──────── DATASET EXCERPTS
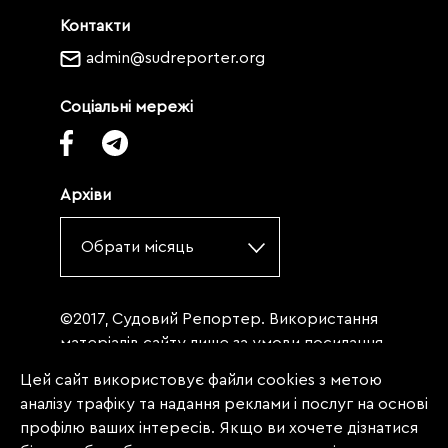
Контакти
admin@sudreporter.org
Соціальні мережі
Архіви
Обрати місяць
©2017, Судовий Репортер. Використання
матеріалів сайту лише за умови посилання
(для інтернет-видань - гіперпосилання) на
Цей сайт використовує файли cookies з метою
«Судовий репортер» не нижче третього
аналізу трафіку та надання реклами і послуг на основі
абзацу. Матеріали, щодо яких міститься
профілю ваших інтересів. Якщо ви хочете дізнатися
заборона на повну републікацію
────────────────
EXERCISE – Reproduce only the lines running from the one that contains "Соціальні мережі" to the last line of the records.

OUTPUT FOR THIS TASK –
Соціальні мережі
Архіви
Обрати місяць
©2017, Судовий Репортер. Використання
матеріалів сайту лише за умови посилання
(для інтернет-видань - гіперпосилання) на
Цей сайт використовує файли cookies з метою
«Судовий репортер» не нижче третього
аналізу трафіку та надання реклами і послуг на основі
абзацу. Матеріали, щодо яких міститься
профілю ваших інтересів. Якщо ви хочете дізнатися
заборона на повну републікацію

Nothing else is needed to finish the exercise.